--- Problem description ---
Look below and pull out each line with the word "вышивки".
---------- Supplied records
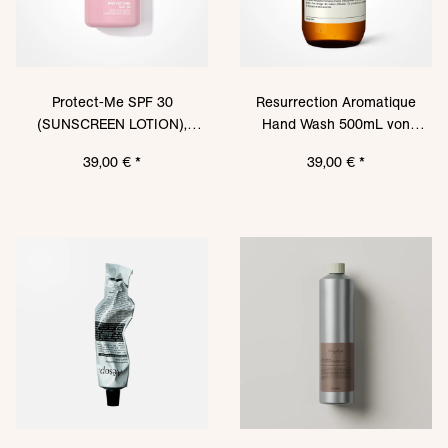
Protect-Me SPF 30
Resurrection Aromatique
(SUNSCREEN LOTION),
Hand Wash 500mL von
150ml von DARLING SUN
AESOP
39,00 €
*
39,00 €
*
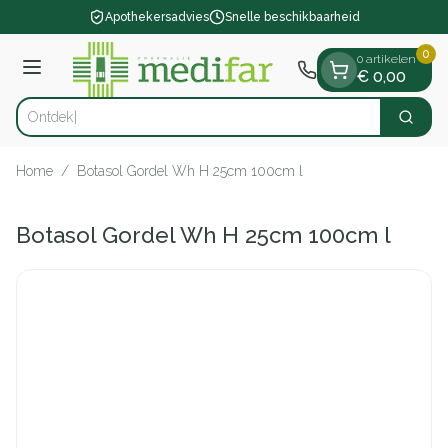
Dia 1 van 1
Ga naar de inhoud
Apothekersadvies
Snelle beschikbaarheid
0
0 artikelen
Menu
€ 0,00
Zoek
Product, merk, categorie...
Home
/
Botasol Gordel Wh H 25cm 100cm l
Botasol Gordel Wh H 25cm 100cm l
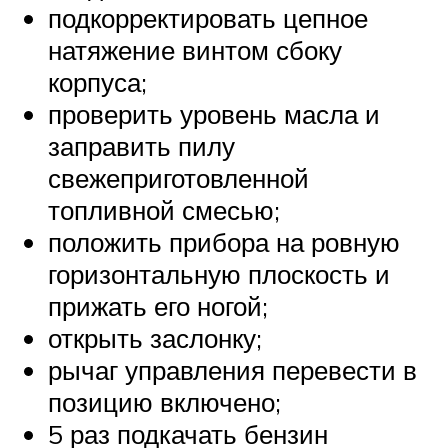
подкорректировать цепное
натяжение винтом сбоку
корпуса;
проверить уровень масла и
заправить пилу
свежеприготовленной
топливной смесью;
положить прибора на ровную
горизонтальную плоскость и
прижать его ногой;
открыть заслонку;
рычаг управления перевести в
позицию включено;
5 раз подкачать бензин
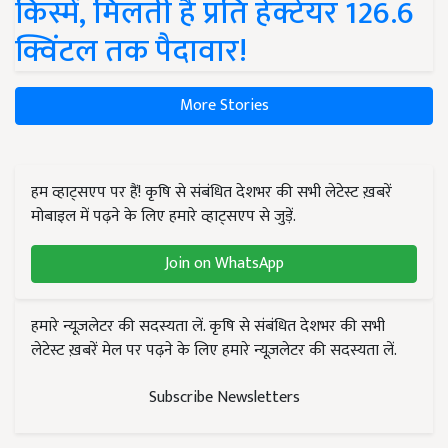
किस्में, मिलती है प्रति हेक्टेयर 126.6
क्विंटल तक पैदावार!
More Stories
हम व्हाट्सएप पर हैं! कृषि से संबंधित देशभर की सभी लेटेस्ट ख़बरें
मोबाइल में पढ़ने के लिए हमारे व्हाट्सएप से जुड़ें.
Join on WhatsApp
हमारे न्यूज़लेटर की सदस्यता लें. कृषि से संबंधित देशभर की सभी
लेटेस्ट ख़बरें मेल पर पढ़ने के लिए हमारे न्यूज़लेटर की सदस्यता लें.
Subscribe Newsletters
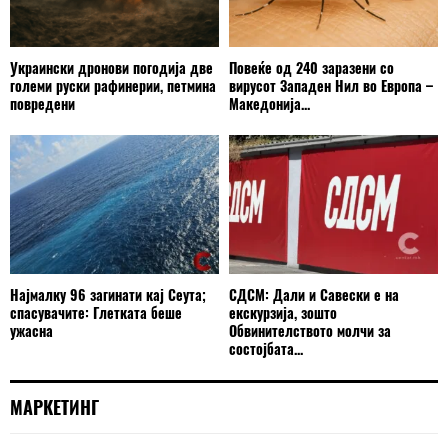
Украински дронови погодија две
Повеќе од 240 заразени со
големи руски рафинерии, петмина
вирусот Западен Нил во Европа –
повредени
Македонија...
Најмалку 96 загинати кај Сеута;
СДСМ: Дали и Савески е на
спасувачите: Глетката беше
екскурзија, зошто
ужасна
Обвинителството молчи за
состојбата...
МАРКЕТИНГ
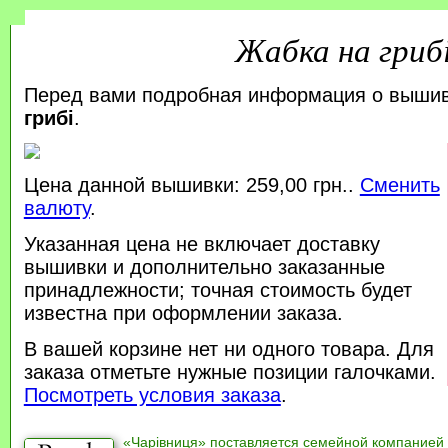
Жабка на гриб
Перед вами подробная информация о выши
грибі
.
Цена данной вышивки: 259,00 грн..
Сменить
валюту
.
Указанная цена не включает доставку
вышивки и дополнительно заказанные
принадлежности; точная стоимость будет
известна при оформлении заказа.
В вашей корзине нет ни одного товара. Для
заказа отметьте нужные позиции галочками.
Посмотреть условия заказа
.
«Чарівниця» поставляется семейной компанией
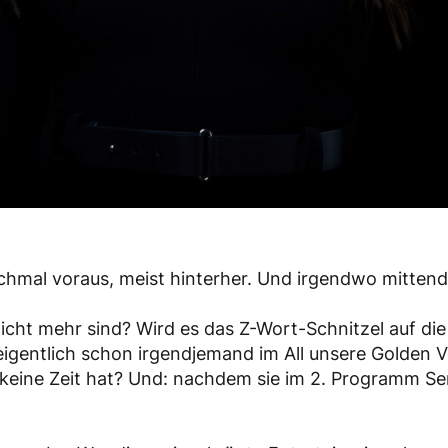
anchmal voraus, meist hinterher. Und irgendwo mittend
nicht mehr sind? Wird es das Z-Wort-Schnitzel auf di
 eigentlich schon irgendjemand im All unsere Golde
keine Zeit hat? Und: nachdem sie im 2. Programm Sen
--------------------
--- Result below ---
Цена данной вышивки: 259,00 грн..
вышивки и дополнительно заказанные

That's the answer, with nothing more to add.